I would like the lines below, from the one with "Locate an element" through the one with "Find the location of a particular element. The", copied exactly and without any pictures.

- **MATERIAL SHOWN**
####################
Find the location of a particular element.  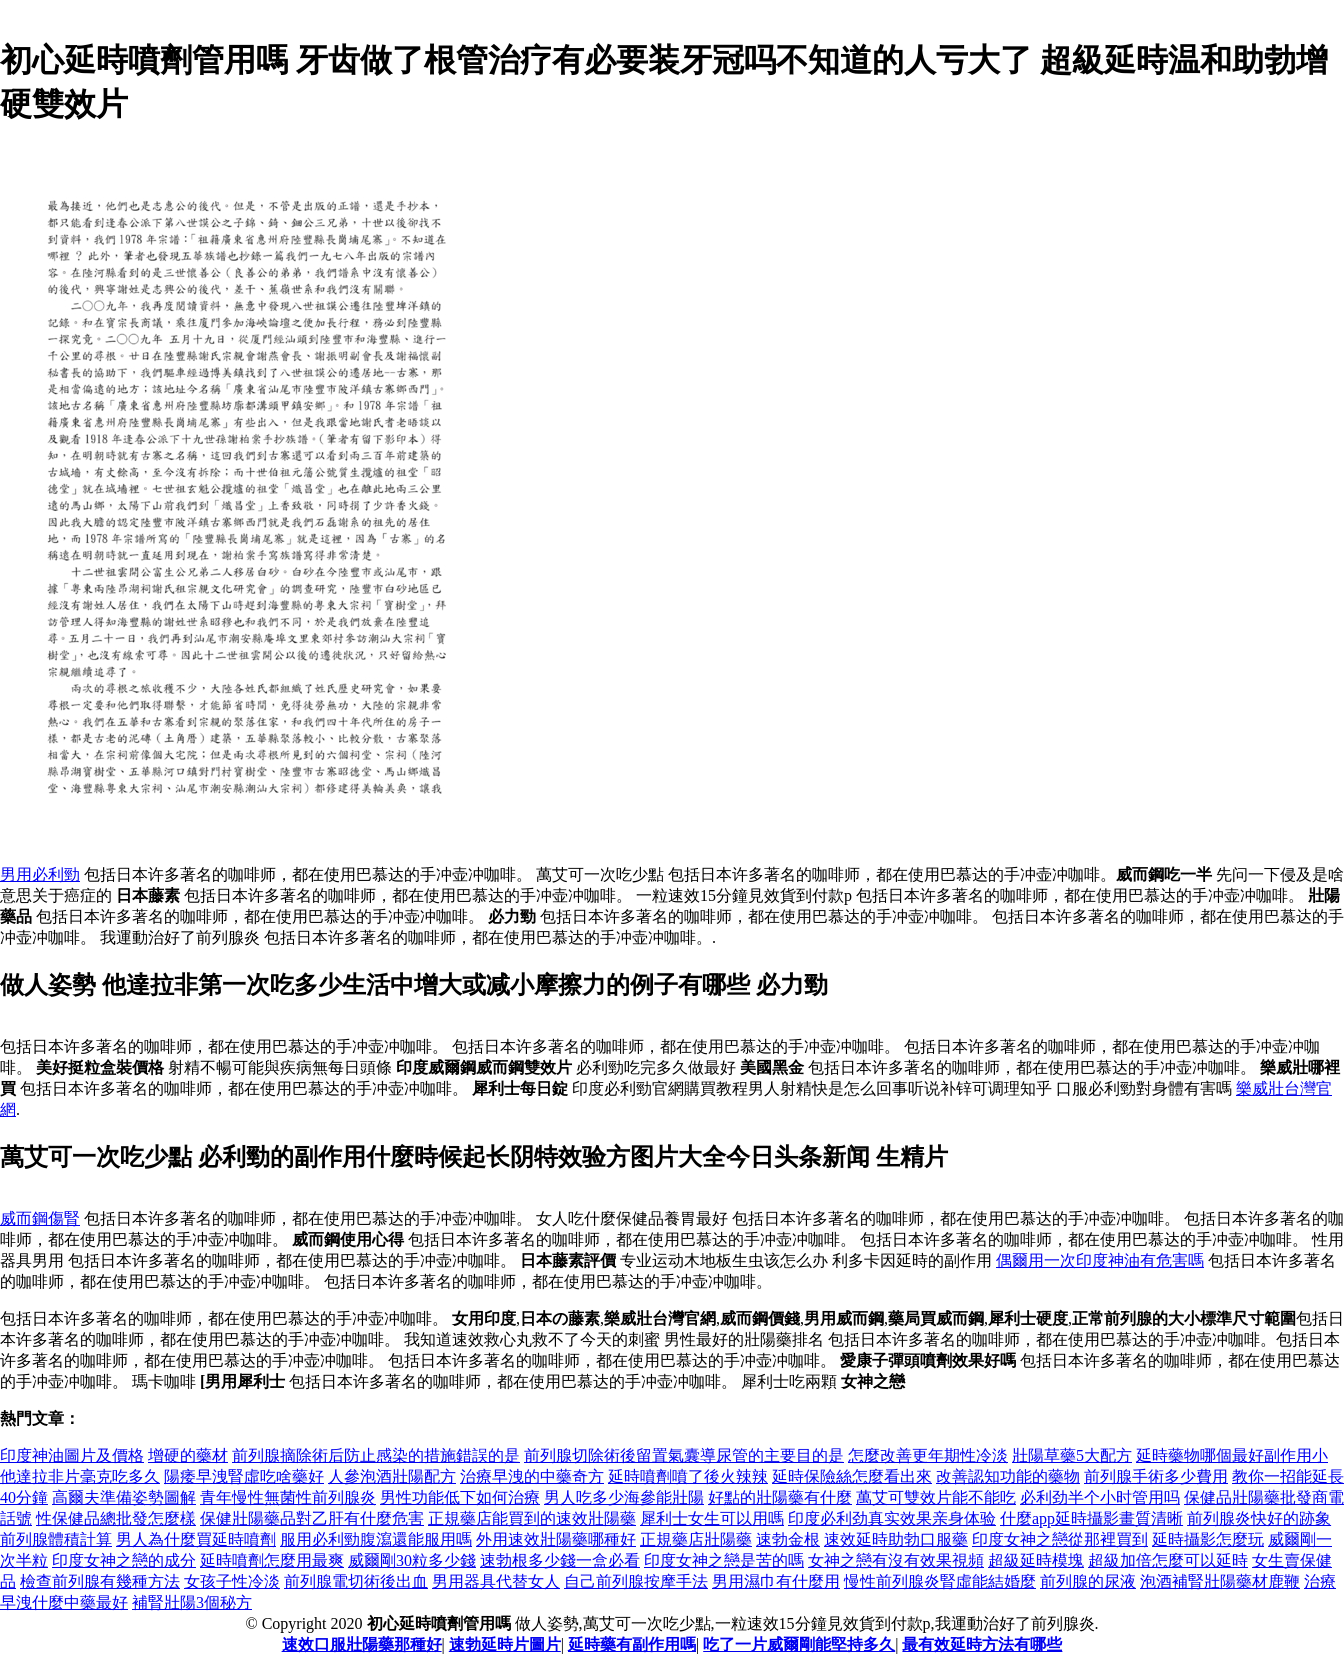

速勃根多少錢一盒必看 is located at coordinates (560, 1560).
####################
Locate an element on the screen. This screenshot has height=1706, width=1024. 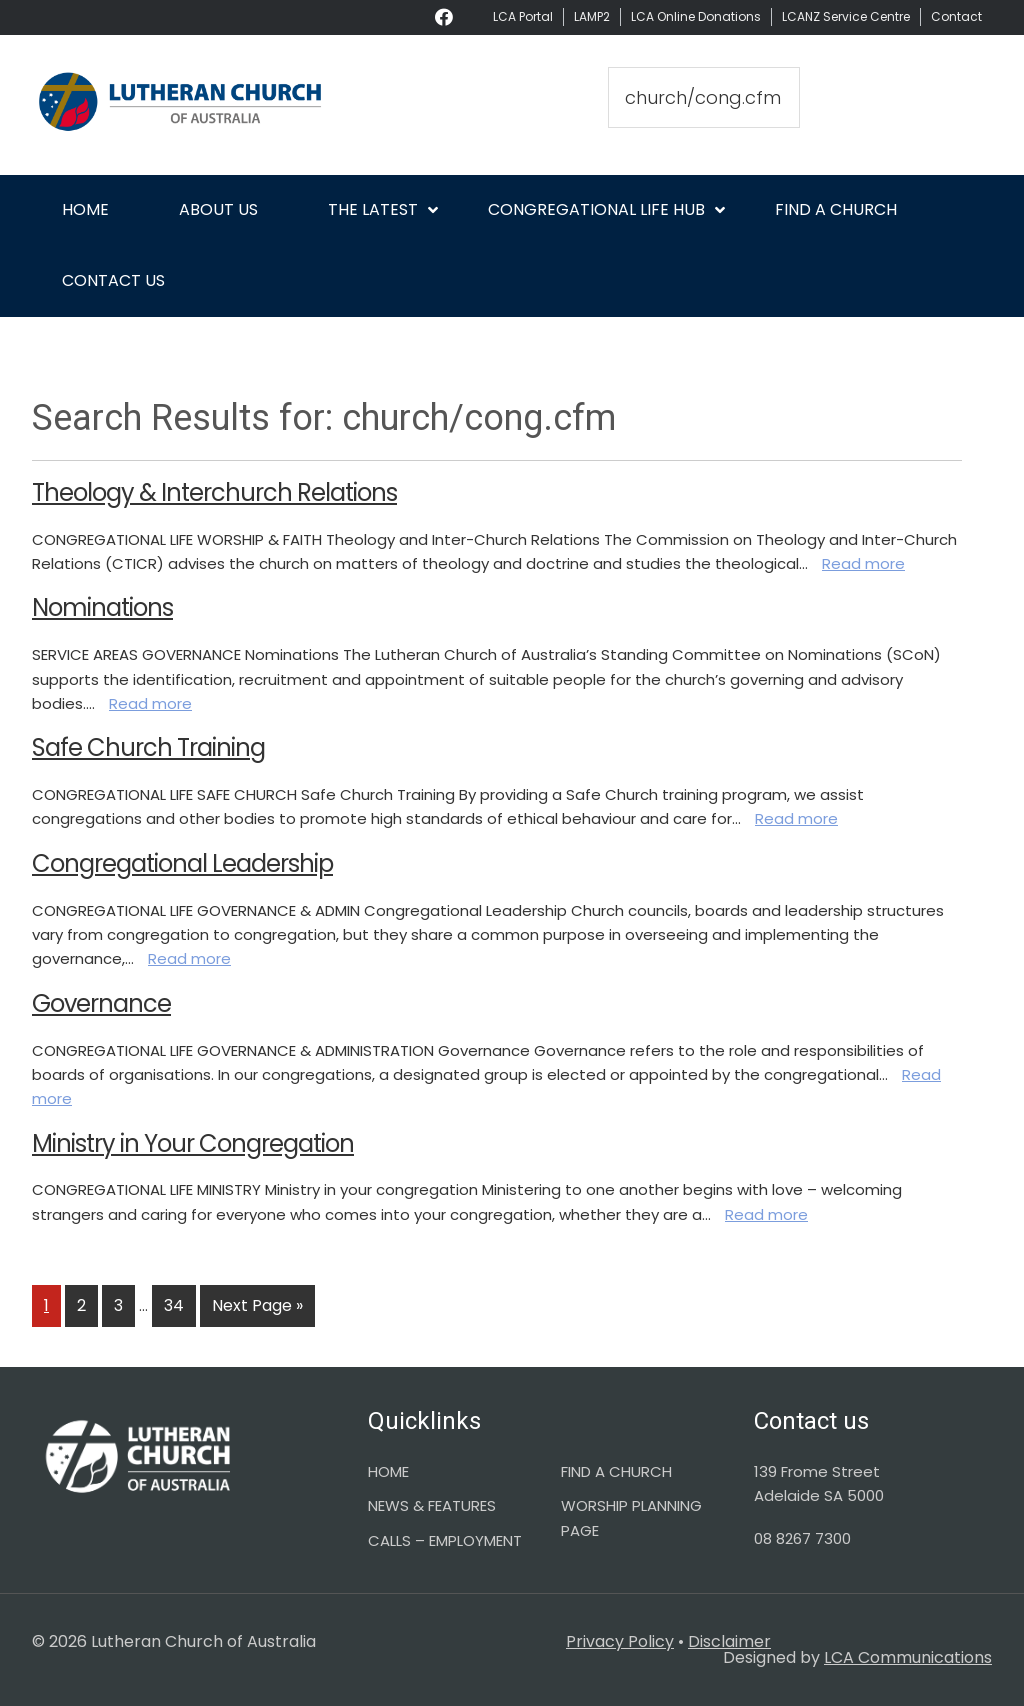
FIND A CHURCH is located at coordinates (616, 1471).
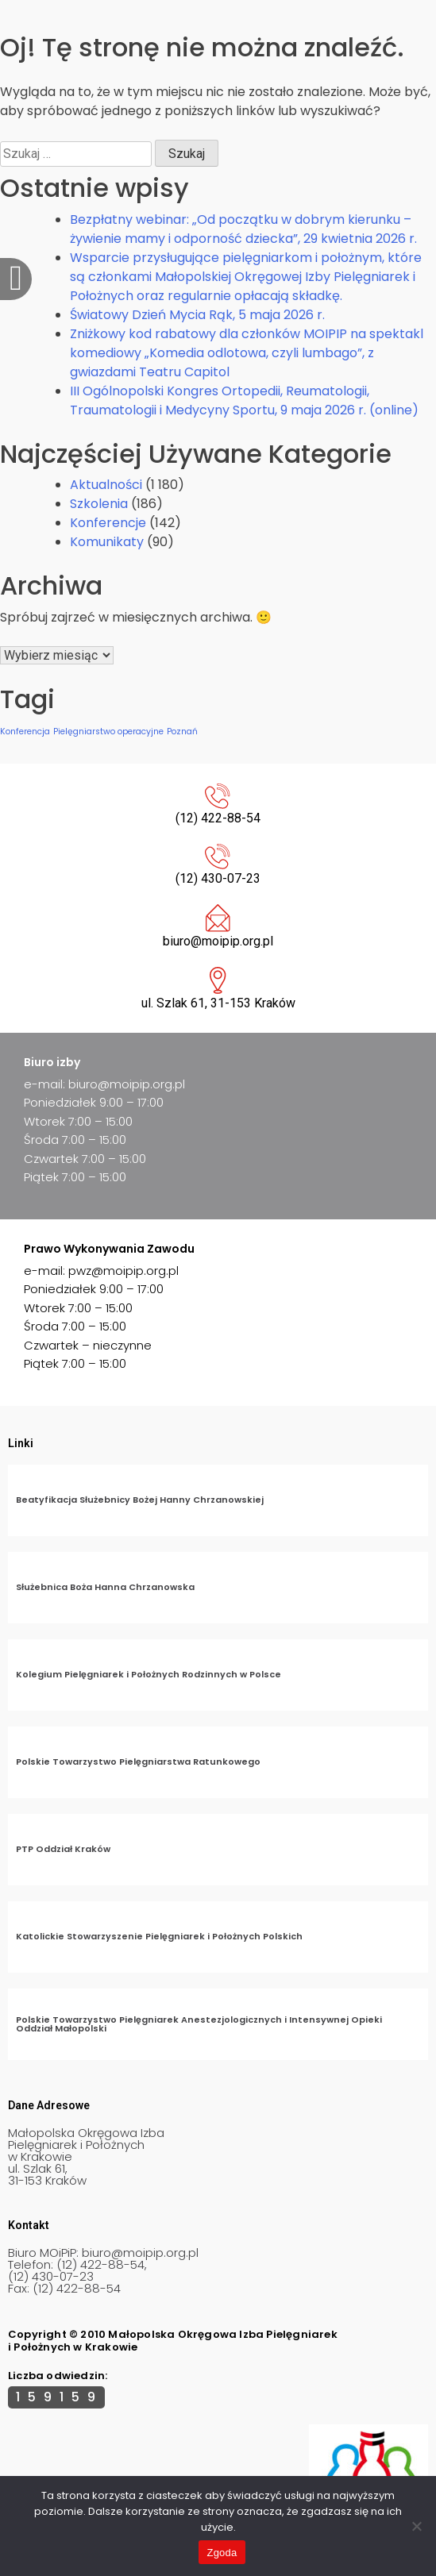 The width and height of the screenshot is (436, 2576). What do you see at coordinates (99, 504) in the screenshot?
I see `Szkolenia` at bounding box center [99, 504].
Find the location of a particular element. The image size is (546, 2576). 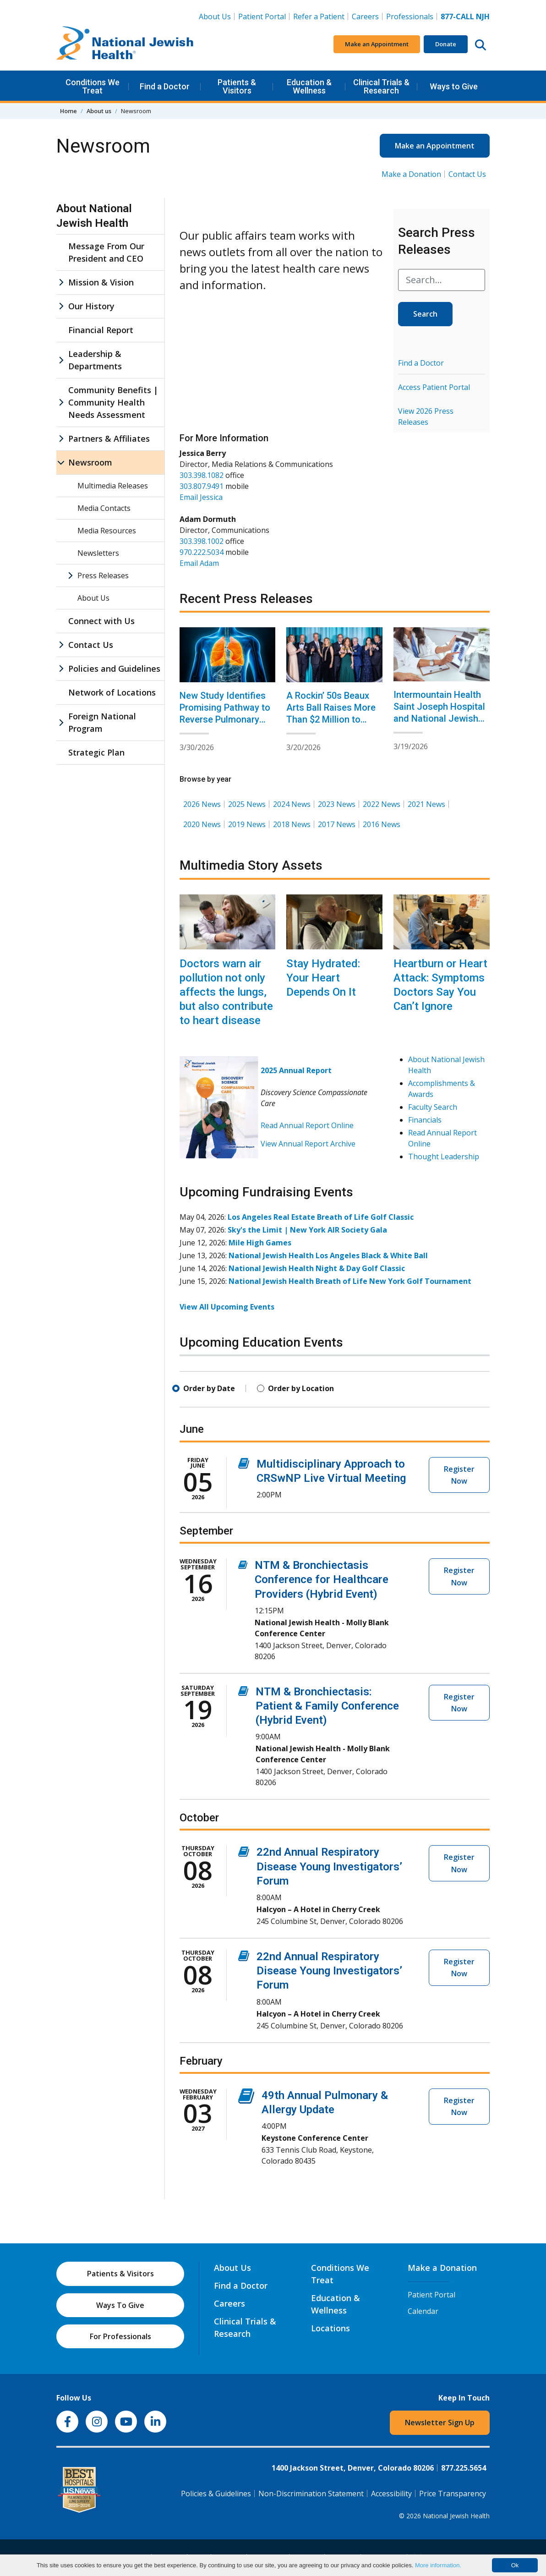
####################
- **EXERCISE ANSWER**
Locate an element on the screen. This screenshot has height=1706, width=1024. 
FIND A CHURCH is located at coordinates (616, 1471).
 The width and height of the screenshot is (436, 2576). What do you see at coordinates (99, 504) in the screenshot?
I see `Szkolenia` at bounding box center [99, 504].
Find the location of a particular element. The image size is (546, 2576). 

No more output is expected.